The end of a school year always calls for a little reflection. I would recommend this for students as well. What have we accomplished? What did we intend to accomplish? For teachers the first question is always a little short of the second question. However, I would submit that once we reflect a little, many wonderful things, experiences, conversations, and discussions that were not intended took place. That is the joy of teaching to me. I love it when honestly spontaneous discussions of an eternal nature break out in the classroom. It makes a difference, I suppose, that I teach humanities and not math (but I imagine good conversations could be sparked there as well). The conversation is what it is all about. After all, we are trying to get these students to engage in the Great Conversation. If they are not going to engage in the Small Conversation (their own classroom) how can we expect them to engage the culture?
I would hope that next year as I make my intention plans, I would take the unforeseen conversations into account. I hope to make more time for them. I think it is where the true learning takes place.

Monday, June 2, 2008

Angels in the Architecture Foreword

George Grant wrote the foreword to this book and if anyone has listened to or seen his Modernity lectures through Gileskirk, many of the themes contained herein are going to sound familiar. This foreword is typical George Grant, which is always a good thing.

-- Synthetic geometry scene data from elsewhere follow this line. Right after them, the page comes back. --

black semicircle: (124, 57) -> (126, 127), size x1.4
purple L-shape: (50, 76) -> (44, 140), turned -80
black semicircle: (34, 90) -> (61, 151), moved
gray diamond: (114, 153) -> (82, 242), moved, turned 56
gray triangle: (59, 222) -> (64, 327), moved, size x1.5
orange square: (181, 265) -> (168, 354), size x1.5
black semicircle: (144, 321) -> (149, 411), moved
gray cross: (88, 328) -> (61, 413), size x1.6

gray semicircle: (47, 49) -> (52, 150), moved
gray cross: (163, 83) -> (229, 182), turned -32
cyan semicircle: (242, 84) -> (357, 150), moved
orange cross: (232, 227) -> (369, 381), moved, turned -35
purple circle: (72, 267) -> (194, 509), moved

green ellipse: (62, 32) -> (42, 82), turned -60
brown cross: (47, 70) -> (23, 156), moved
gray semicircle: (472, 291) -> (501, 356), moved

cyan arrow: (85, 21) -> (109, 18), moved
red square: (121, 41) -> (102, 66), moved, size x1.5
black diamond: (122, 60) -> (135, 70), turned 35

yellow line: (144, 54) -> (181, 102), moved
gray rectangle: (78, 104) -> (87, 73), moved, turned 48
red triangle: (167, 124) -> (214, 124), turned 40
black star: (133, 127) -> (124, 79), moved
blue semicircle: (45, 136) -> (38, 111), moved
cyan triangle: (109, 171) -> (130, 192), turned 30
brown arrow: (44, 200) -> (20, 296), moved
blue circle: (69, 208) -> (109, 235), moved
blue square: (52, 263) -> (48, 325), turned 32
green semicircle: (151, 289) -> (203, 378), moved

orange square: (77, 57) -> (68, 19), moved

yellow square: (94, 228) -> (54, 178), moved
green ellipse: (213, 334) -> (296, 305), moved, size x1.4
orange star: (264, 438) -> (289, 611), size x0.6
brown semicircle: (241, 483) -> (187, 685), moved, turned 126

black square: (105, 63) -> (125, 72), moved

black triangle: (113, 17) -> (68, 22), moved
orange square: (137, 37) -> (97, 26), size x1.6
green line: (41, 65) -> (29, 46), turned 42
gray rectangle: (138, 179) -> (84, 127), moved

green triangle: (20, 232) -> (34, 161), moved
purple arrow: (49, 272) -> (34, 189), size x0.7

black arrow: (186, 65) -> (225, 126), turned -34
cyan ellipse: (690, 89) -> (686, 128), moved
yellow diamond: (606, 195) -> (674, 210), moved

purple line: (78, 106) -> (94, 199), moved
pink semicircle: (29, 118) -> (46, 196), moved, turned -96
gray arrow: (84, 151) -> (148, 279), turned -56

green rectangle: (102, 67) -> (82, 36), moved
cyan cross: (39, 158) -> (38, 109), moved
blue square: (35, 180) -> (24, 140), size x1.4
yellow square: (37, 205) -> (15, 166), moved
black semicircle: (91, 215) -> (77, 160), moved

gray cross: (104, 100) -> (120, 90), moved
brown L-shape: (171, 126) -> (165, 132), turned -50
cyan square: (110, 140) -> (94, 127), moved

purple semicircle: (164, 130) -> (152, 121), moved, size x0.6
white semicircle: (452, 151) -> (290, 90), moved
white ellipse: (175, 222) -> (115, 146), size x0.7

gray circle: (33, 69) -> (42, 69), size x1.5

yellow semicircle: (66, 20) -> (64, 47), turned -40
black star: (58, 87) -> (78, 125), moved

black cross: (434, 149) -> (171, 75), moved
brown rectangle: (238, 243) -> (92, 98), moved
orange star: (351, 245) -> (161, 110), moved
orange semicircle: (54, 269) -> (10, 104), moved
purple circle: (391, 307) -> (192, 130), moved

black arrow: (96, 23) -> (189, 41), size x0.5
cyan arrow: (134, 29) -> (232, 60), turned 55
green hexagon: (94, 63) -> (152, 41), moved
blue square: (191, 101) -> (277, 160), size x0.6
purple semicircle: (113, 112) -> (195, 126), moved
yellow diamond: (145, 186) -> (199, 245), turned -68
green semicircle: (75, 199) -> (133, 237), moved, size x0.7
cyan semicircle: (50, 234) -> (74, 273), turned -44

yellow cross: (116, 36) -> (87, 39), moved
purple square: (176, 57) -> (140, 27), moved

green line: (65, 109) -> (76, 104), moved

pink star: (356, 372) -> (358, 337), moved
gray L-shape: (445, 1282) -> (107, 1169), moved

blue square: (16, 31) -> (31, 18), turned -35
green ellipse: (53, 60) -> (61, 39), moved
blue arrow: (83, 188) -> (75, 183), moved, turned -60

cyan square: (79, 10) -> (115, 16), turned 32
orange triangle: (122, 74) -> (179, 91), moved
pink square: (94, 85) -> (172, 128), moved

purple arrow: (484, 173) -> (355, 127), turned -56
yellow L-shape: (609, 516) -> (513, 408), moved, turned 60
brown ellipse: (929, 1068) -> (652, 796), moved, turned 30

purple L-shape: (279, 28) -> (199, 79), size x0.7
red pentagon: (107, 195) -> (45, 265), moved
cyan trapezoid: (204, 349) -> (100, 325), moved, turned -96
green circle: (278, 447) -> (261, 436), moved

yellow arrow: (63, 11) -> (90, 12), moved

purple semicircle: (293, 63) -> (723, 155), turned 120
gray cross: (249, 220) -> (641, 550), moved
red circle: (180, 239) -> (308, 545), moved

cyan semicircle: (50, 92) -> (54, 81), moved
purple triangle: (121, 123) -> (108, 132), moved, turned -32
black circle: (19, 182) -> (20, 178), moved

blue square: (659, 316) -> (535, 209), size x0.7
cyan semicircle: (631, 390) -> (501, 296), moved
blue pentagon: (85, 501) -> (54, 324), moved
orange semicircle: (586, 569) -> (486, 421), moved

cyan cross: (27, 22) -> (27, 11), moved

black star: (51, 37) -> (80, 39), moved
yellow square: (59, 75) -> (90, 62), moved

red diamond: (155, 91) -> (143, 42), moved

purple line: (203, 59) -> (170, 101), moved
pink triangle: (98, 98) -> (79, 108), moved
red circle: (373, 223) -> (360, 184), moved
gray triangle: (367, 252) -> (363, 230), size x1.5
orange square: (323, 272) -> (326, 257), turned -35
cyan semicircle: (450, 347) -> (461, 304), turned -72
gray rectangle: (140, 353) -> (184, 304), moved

Grant begins with a statement concerning the oddity of naming the period between the fall of the western Roman Empire and the rise of the Renaissance the Dark Ages, the Middle Ages, or even medieval. The naming convention reflects pure Enlightenment thought concerning this time period. Read a little Voltaire and you can figure where the terminology came from. Interestingly it only came from those Enlightenment gurus who were hostile to Christianity. Artists like Van Eyk, Michelangelo and scientists like Newton and Bacon were not as harsh toward the previous thousand years or Christendom.

Grant makes a point, as do Wilson and Jones, of calling the period Christendom. It makes a difference. The dominant ideology in place during the thousand years between say AD 500 and AD 1500 was Christianity. This is reflected in its art, architecture, culture, feasting, economics, theology, politics, everything. It was not always reflected perfectly, we do live in a fallen world.

Looking at and considering what Christendom still has to say to Modernity is what the book is about. The rest of the essays reflect that theme in very remarkable ways.